Structured page parsing data
BEGIN
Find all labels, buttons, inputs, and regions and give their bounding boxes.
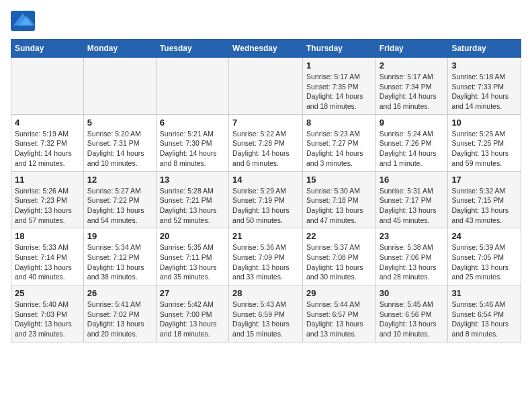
day-number: 15	[306, 175, 372, 185]
calendar-cell: 27Sunrise: 5:42 AM Sunset: 7:00 PM Dayli…	[156, 285, 228, 342]
day-number: 28	[232, 288, 299, 298]
day-number: 13	[160, 175, 225, 185]
calendar-week: 18Sunrise: 5:33 AM Sunset: 7:14 PM Dayli…	[11, 228, 521, 285]
day-number: 20	[160, 231, 225, 241]
calendar-cell	[156, 58, 228, 115]
calendar-cell	[229, 58, 303, 115]
day-number: 22	[306, 231, 372, 241]
calendar-cell: 14Sunrise: 5:29 AM Sunset: 7:19 PM Dayli…	[229, 171, 303, 228]
calendar-cell: 31Sunrise: 5:46 AM Sunset: 6:54 PM Dayli…	[448, 285, 521, 342]
logo-icon	[11, 11, 35, 31]
calendar-cell	[83, 58, 156, 115]
calendar-cell: 17Sunrise: 5:32 AM Sunset: 7:15 PM Dayli…	[448, 171, 521, 228]
calendar-cell: 6Sunrise: 5:21 AM Sunset: 7:30 PM Daylig…	[156, 114, 228, 171]
calendar-cell: 20Sunrise: 5:35 AM Sunset: 7:11 PM Dayli…	[156, 228, 228, 285]
calendar-cell: 8Sunrise: 5:23 AM Sunset: 7:27 PM Daylig…	[302, 114, 375, 171]
calendar-cell: 12Sunrise: 5:27 AM Sunset: 7:22 PM Dayli…	[83, 171, 156, 228]
day-info: Sunrise: 5:32 AM Sunset: 7:15 PM Dayligh…	[451, 186, 517, 226]
day-info: Sunrise: 5:38 AM Sunset: 7:06 PM Dayligh…	[380, 242, 445, 282]
day-info: Sunrise: 5:26 AM Sunset: 7:23 PM Dayligh…	[15, 186, 80, 226]
header-day: Friday	[375, 40, 448, 58]
header-row: SundayMondayTuesdayWednesdayThursdayFrid…	[11, 40, 521, 58]
day-info: Sunrise: 5:23 AM Sunset: 7:27 PM Dayligh…	[306, 129, 372, 169]
day-info: Sunrise: 5:30 AM Sunset: 7:18 PM Dayligh…	[306, 186, 372, 226]
calendar-cell: 10Sunrise: 5:25 AM Sunset: 7:25 PM Dayli…	[448, 114, 521, 171]
day-number: 14	[232, 175, 299, 185]
header-day: Wednesday	[229, 40, 303, 58]
day-info: Sunrise: 5:34 AM Sunset: 7:12 PM Dayligh…	[87, 242, 152, 282]
calendar-cell: 9Sunrise: 5:24 AM Sunset: 7:26 PM Daylig…	[375, 114, 448, 171]
day-info: Sunrise: 5:43 AM Sunset: 6:59 PM Dayligh…	[232, 300, 299, 339]
calendar-cell: 7Sunrise: 5:22 AM Sunset: 7:28 PM Daylig…	[229, 114, 303, 171]
calendar-cell: 30Sunrise: 5:45 AM Sunset: 6:56 PM Dayli…	[375, 285, 448, 342]
day-info: Sunrise: 5:22 AM Sunset: 7:28 PM Dayligh…	[232, 129, 299, 169]
day-info: Sunrise: 5:40 AM Sunset: 7:03 PM Dayligh…	[15, 300, 80, 339]
calendar-cell: 11Sunrise: 5:26 AM Sunset: 7:23 PM Dayli…	[11, 171, 84, 228]
calendar-cell: 13Sunrise: 5:28 AM Sunset: 7:21 PM Dayli…	[156, 171, 228, 228]
day-number: 4	[15, 118, 80, 128]
calendar-cell: 3Sunrise: 5:18 AM Sunset: 7:33 PM Daylig…	[448, 58, 521, 115]
calendar-cell: 4Sunrise: 5:19 AM Sunset: 7:32 PM Daylig…	[11, 114, 84, 171]
calendar-cell: 28Sunrise: 5:43 AM Sunset: 6:59 PM Dayli…	[229, 285, 303, 342]
calendar-cell: 18Sunrise: 5:33 AM Sunset: 7:14 PM Dayli…	[11, 228, 84, 285]
header-day: Saturday	[448, 40, 521, 58]
day-number: 8	[306, 118, 372, 128]
day-info: Sunrise: 5:21 AM Sunset: 7:30 PM Dayligh…	[160, 129, 225, 169]
calendar-week: 11Sunrise: 5:26 AM Sunset: 7:23 PM Dayli…	[11, 171, 521, 228]
day-number: 30	[380, 288, 445, 298]
day-info: Sunrise: 5:36 AM Sunset: 7:09 PM Dayligh…	[232, 242, 299, 282]
calendar-table: SundayMondayTuesdayWednesdayThursdayFrid…	[11, 39, 521, 342]
day-number: 9	[380, 118, 445, 128]
page-header	[11, 11, 521, 31]
day-number: 12	[87, 175, 152, 185]
calendar-cell: 23Sunrise: 5:38 AM Sunset: 7:06 PM Dayli…	[375, 228, 448, 285]
calendar-cell: 25Sunrise: 5:40 AM Sunset: 7:03 PM Dayli…	[11, 285, 84, 342]
calendar-cell: 29Sunrise: 5:44 AM Sunset: 6:57 PM Dayli…	[302, 285, 375, 342]
day-info: Sunrise: 5:46 AM Sunset: 6:54 PM Dayligh…	[451, 300, 517, 339]
day-number: 29	[306, 288, 372, 298]
day-info: Sunrise: 5:19 AM Sunset: 7:32 PM Dayligh…	[15, 129, 80, 169]
day-info: Sunrise: 5:31 AM Sunset: 7:17 PM Dayligh…	[380, 186, 445, 226]
day-number: 17	[451, 175, 517, 185]
header-day: Tuesday	[156, 40, 228, 58]
day-info: Sunrise: 5:41 AM Sunset: 7:02 PM Dayligh…	[87, 300, 152, 339]
day-info: Sunrise: 5:29 AM Sunset: 7:19 PM Dayligh…	[232, 186, 299, 226]
calendar-cell: 16Sunrise: 5:31 AM Sunset: 7:17 PM Dayli…	[375, 171, 448, 228]
day-info: Sunrise: 5:25 AM Sunset: 7:25 PM Dayligh…	[451, 129, 517, 169]
day-number: 11	[15, 175, 80, 185]
calendar-cell: 1Sunrise: 5:17 AM Sunset: 7:35 PM Daylig…	[302, 58, 375, 115]
day-number: 5	[87, 118, 152, 128]
calendar-week: 1Sunrise: 5:17 AM Sunset: 7:35 PM Daylig…	[11, 58, 521, 115]
day-number: 27	[160, 288, 225, 298]
calendar-cell: 24Sunrise: 5:39 AM Sunset: 7:05 PM Dayli…	[448, 228, 521, 285]
calendar-cell: 5Sunrise: 5:20 AM Sunset: 7:31 PM Daylig…	[83, 114, 156, 171]
day-number: 6	[160, 118, 225, 128]
calendar-cell: 15Sunrise: 5:30 AM Sunset: 7:18 PM Dayli…	[302, 171, 375, 228]
calendar-cell	[11, 58, 84, 115]
calendar-cell: 19Sunrise: 5:34 AM Sunset: 7:12 PM Dayli…	[83, 228, 156, 285]
day-number: 1	[306, 60, 372, 71]
day-number: 16	[380, 175, 445, 185]
calendar-cell: 22Sunrise: 5:37 AM Sunset: 7:08 PM Dayli…	[302, 228, 375, 285]
calendar-cell: 21Sunrise: 5:36 AM Sunset: 7:09 PM Dayli…	[229, 228, 303, 285]
header-day: Sunday	[11, 40, 84, 58]
day-number: 23	[380, 231, 445, 241]
day-info: Sunrise: 5:17 AM Sunset: 7:34 PM Dayligh…	[380, 72, 445, 111]
calendar-week: 4Sunrise: 5:19 AM Sunset: 7:32 PM Daylig…	[11, 114, 521, 171]
day-number: 21	[232, 231, 299, 241]
day-info: Sunrise: 5:24 AM Sunset: 7:26 PM Dayligh…	[380, 129, 445, 169]
header-day: Thursday	[302, 40, 375, 58]
header-day: Monday	[83, 40, 156, 58]
day-info: Sunrise: 5:35 AM Sunset: 7:11 PM Dayligh…	[160, 242, 225, 282]
day-number: 7	[232, 118, 299, 128]
calendar-cell: 2Sunrise: 5:17 AM Sunset: 7:34 PM Daylig…	[375, 58, 448, 115]
day-info: Sunrise: 5:39 AM Sunset: 7:05 PM Dayligh…	[451, 242, 517, 282]
day-info: Sunrise: 5:28 AM Sunset: 7:21 PM Dayligh…	[160, 186, 225, 226]
day-number: 24	[451, 231, 517, 241]
logo	[11, 11, 38, 31]
day-number: 19	[87, 231, 152, 241]
day-number: 2	[380, 60, 445, 71]
day-info: Sunrise: 5:37 AM Sunset: 7:08 PM Dayligh…	[306, 242, 372, 282]
day-number: 31	[451, 288, 517, 298]
day-number: 25	[15, 288, 80, 298]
END
EXERCISE DETAILS: Pick out every line above that contains the word "header" and copy it.

EXERCISE RESPONSE:
header-day: Friday	[375, 40, 448, 58]
header-row: SundayMondayTuesdayWednesdayThursdayFrid…	[11, 40, 521, 58]
header-day: Wednesday	[229, 40, 303, 58]
header-day: Saturday	[448, 40, 521, 58]
page-header	[11, 11, 521, 31]
header-day: Tuesday	[156, 40, 228, 58]
header-day: Sunday	[11, 40, 84, 58]
header-day: Thursday	[302, 40, 375, 58]
header-day: Monday	[83, 40, 156, 58]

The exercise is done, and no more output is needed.